Khemet considers it a form of sleep, the closest any praetorian can come to true respite. Not for Khemet and her peers the long, long embrace of the tomb. No, it is their duty, their penance, to forgo the oblivion of the Great Sleep and stand as sentinels over slumbering billions. The younger races of the galaxy will rise and fall, but through the tireless vigilance of Khemet and her order would the necrons awaken once more, and reclaim the stars that were theirs by right of ancient conquest.
Khemet stands motionless, watching suns chase themselves across the sky.
Alerts suddenly wail. In pursuing the memory she has relived it, settling into the same immobility she adopted on Ghenenekh, and at countless other times throughout the millions of years of her existence.
She can feel Kamoteph moving, acting, directing her consciousness to push ahead, to look beyond the memory to another. Part of her fights him, reflexively. But then she feels the shape of where he is sending her, and Khemet reaches for it hungrily.
She moves for the first time in seven centuries. An accumulated rind of calcified stone shatters as her limbs flex. The grey dust of Ghenenekh is scorched to ash as the exhaust vents of her core reactor burn with revived strength.
Her chronosense has returned in an instant to its baseline. Such a sudden lurch in her perception requires even Khemet to pause, allowing her mind’s processing centres to reconfigure themselves.
For a moment – truly just a moment, now – Khemet wonders what has awoken her.
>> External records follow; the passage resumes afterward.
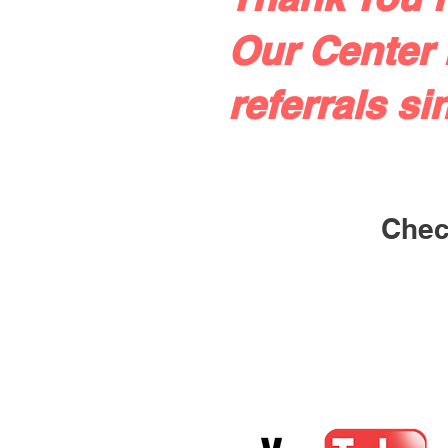
Our Center 
referrals si
Check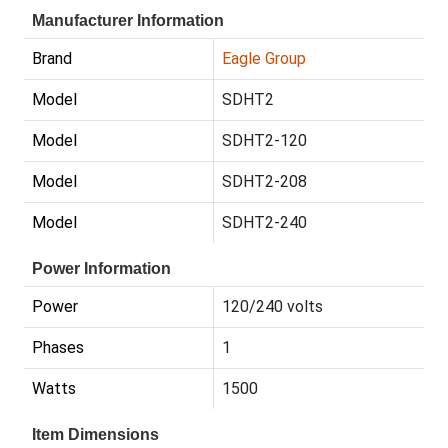
Manufacturer Information
Brand
Eagle Group
Model
SDHT2
Model
SDHT2-120
Model
SDHT2-208
Model
SDHT2-240
Power Information
Power
120/240 volts
Phases
1
Watts
1500
Item Dimensions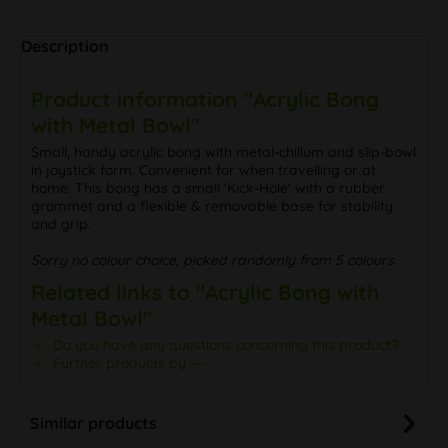
Description
Product information "Acrylic Bong
with Metal Bowl"
Small, handy acrylic bong with metal-chillum and slip-bowl
in joystick form. Convenient for when travelling or at
home. This bong has a small 'Kick-Hole' with a rubber
grommet and a flexible & removable base for stability
and grip.
Sorry no colour choice, picked randomly from 5 colours.
Related links to "Acrylic Bong with
Metal Bowl"
Do you have any questions concerning this product?
Further products by ---
Similar products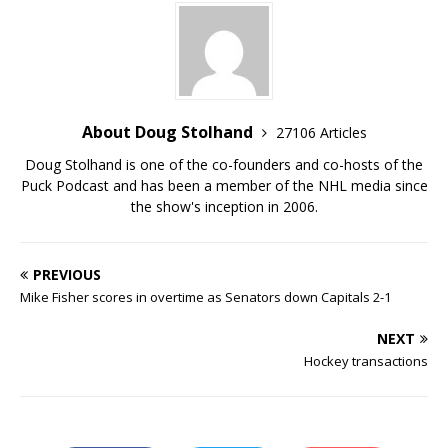
About Doug Stolhand
27106 Articles
Doug Stolhand is one of the co-founders and co-hosts of the
Puck Podcast and has been a member of the NHL media since
the show's inception in 2006.
PREVIOUS
Mike Fisher scores in overtime as Senators down Capitals 2-1
NEXT
Hockey transactions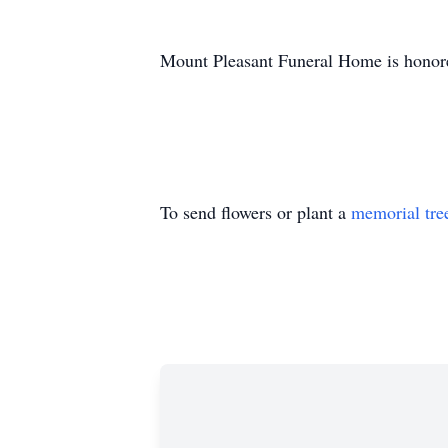
Mount Pleasant Funeral Home is honore
To send flowers or plant a
memorial tre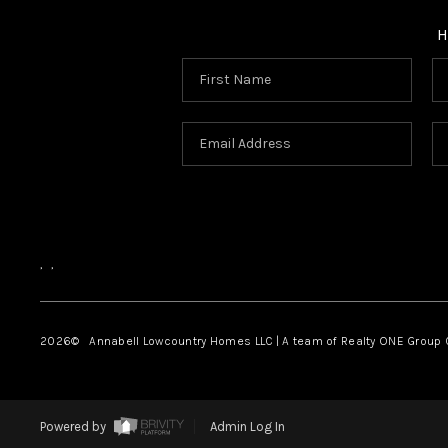
H
,
,
2026
© Annabell Lowcountry Homes LLC | A team of Realty ONE Group C
Powered by
Admin Log In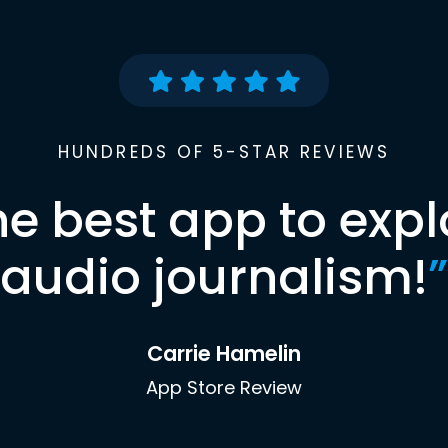
HUNDREDS OF 5-STAR REVIEWS
he best app to expl
audio journalism!
”
Carrie Hamelin
App Store Review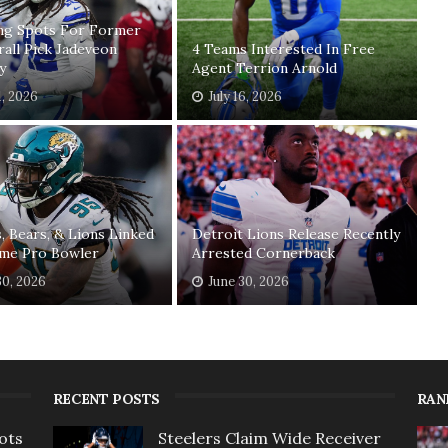
ing Spots For Former
rall Pick Jadeveon
4 Teams Interested In Free
y
Agent Terrion Arnold
1, 2026
July 16, 2026
, Bears, & Lions Linked
Detroit Lions Release Recently
ime Pro Bowler
Arrested Cornerback
30, 2026
June 30, 2026
RECENT POSTS
RAN
ots
Steelers Claim Wide Receiver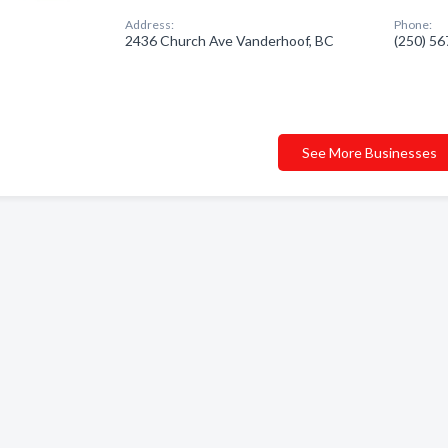
Address:
Phone:
2436 Church Ave Vanderhoof, BC
(250) 5
See More Businesses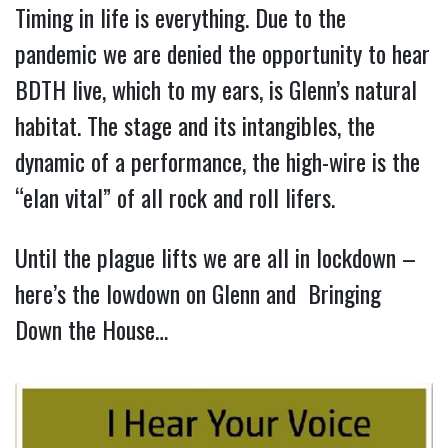
Timing in life is everything. Due to the
pandemic we are denied the opportunity to hear
BDTH live, which to my ears, is Glenn’s natural
habitat. The stage and its intangibles, the
dynamic of a performance, the high-wire is the
“elan vital” of all rock and roll lifers.
Until the plague lifts we are all in lockdown –
here’s the lowdown on Glenn and Bringing
Down the House…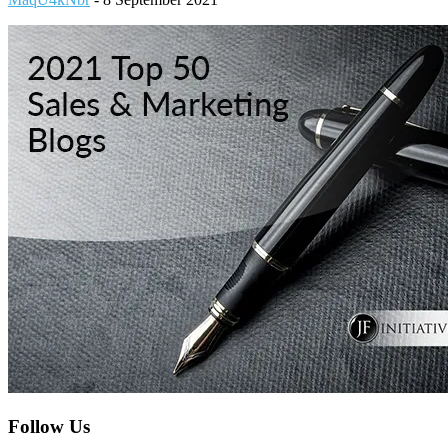
Footer
Follow Us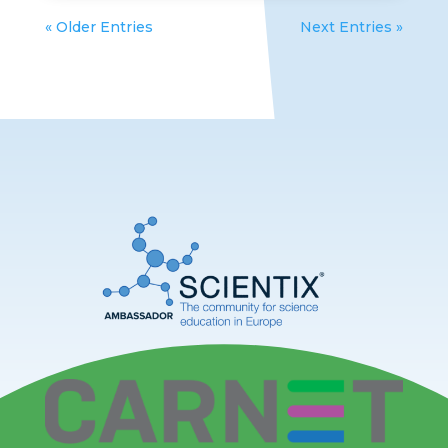
« Older Entries
Next Entries »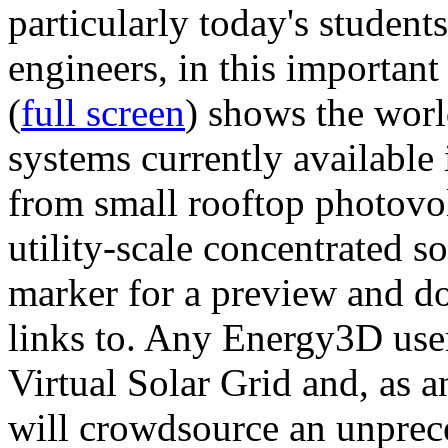
particularly today's studen
engineers, in this importan
(
full screen
) shows the worl
systems currently available 
from small rooftop photovol
utility-scale concentrated s
marker for a preview and 
links to. Any Energy3D user
Virtual Solar Grid and, as 
will crowdsource an unprece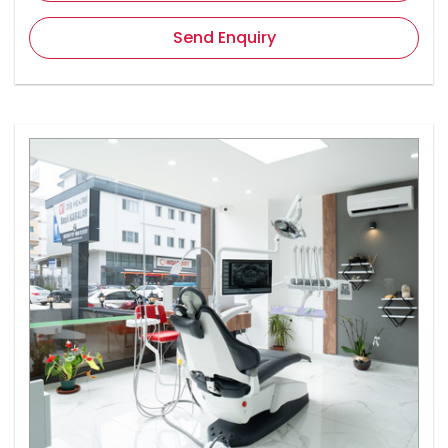
Send Enquiry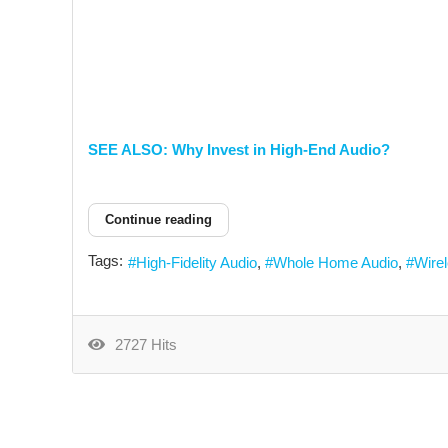
SEE ALSO: Why Invest in High-End Audio?
Continue reading
Tags:
High-Fidelity Audio
Whole Home Audio
Wire
2727 Hits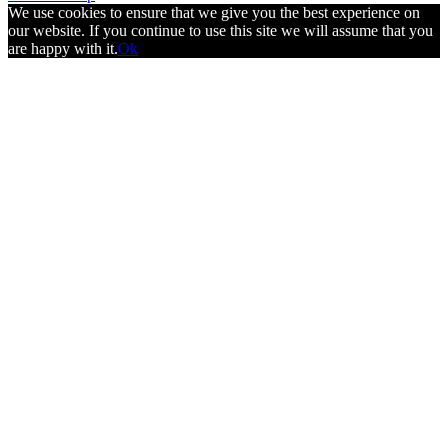
We use cookies to ensure that we give you the best experience on
our website. If you continue to use this site we will assume that you
are happy with it.
Ok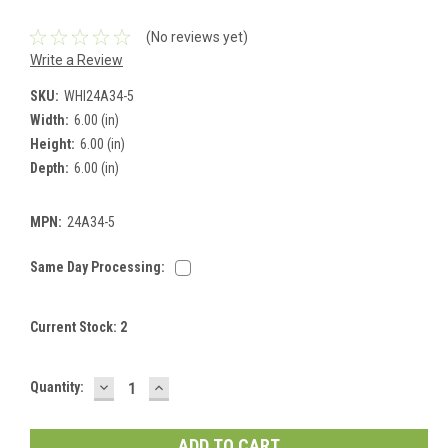
(No reviews yet)
Write a Review
SKU:
WHI24A34-5
Width:
6.00 (in)
Height:
6.00 (in)
Depth:
6.00 (in)
MPN:
24A34-5
Same Day Processing:
Current Stock:
2
DECREASE
INCREASE
Quantity:
QUANTITY:
QUANTITY: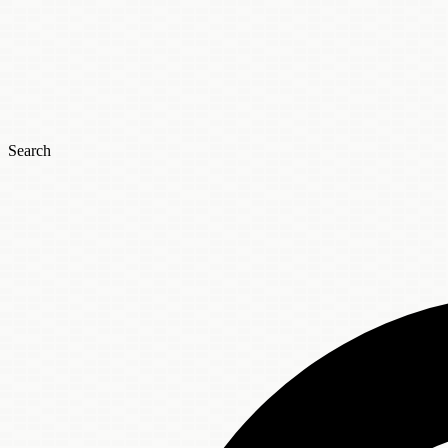
Search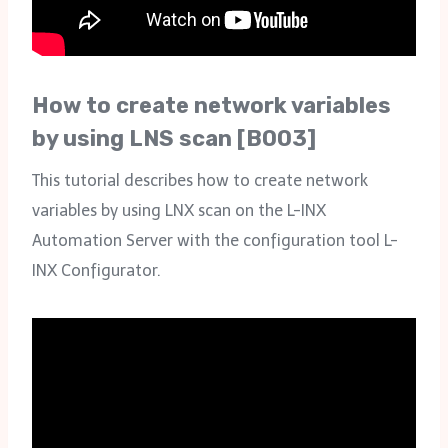
How to create network variables
by using LNS scan [B003]
This tutorial describes how to create network
variables by using LNX scan on the L-INX
Automation Server with the configuration tool L-
INX Configurator.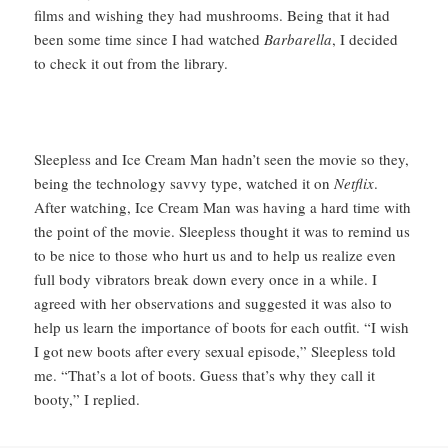
films and wishing they had mushrooms. Being that it had
been some time since I had watched
Barbarella
, I decided
to check it out from the library.
Sleepless and Ice Cream Man hadn’t seen the movie so they,
being the technology savvy type, watched it on
Netflix
.
After watching, Ice Cream Man was having a hard time with
the point of the movie. Sleepless thought it was to remind us
to be nice to those who hurt us and to help us realize even
full body vibrators break down every once in a while. I
agreed with her observations and suggested it was also to
help us learn the importance of boots for each outfit. “I wish
I got new boots after every sexual episode,” Sleepless told
me. “That’s a lot of boots. Guess that’s why they call it
booty,” I replied.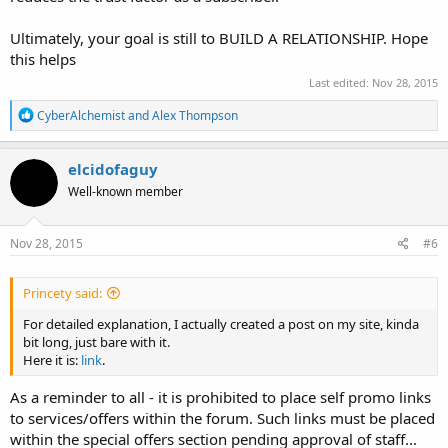
Ultimately, your goal is still to BUILD A RELATIONSHIP. Hope
this helps
Last edited:
Nov 28, 2015
R
CyberAlchemist
and
Alex Thompson
e
a
c
elcidofaguy
t
Well-known member
i
o
n
s
Nov 28, 2015
#6
:
Princety said:
For detailed explanation, I actually created a post on my site, kinda
bit long, just bare with it.
Here it is:
link
.
As a reminder to all - it is prohibited to place self promo links
to services/offers within the forum. Such links must be placed
within the special offers section pending approval of staff...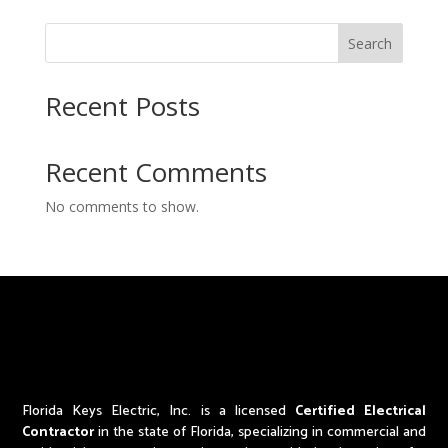
Search
Recent Posts
Recent Comments
No comments to show.
Florida Keys Electric, Inc. is a licensed
Certified Electrical
Contractor
in the state of Florida,
specializing in commercial and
But then her cognitive train works through its buffer, and she understands.
There are intruders in the south library.
Canoptek wraiths have already engaged them. The tomb vault’s autonomous spirit has pulsed a warning that triggered her preset alerts, and is now feeding Khemet a stream of data across its interstitial network. In her mind’s eye, she sees a ferocious battle of particle casters and razor-edged metal. Lithe bodies clad in sculpted plates of psychically sensitive armour vault and caper, dodging the snapping mandibles and blazing transdimensional beamers of the tomb’s automated defenders, lashing out in turn with energised blades and arcane weaponry.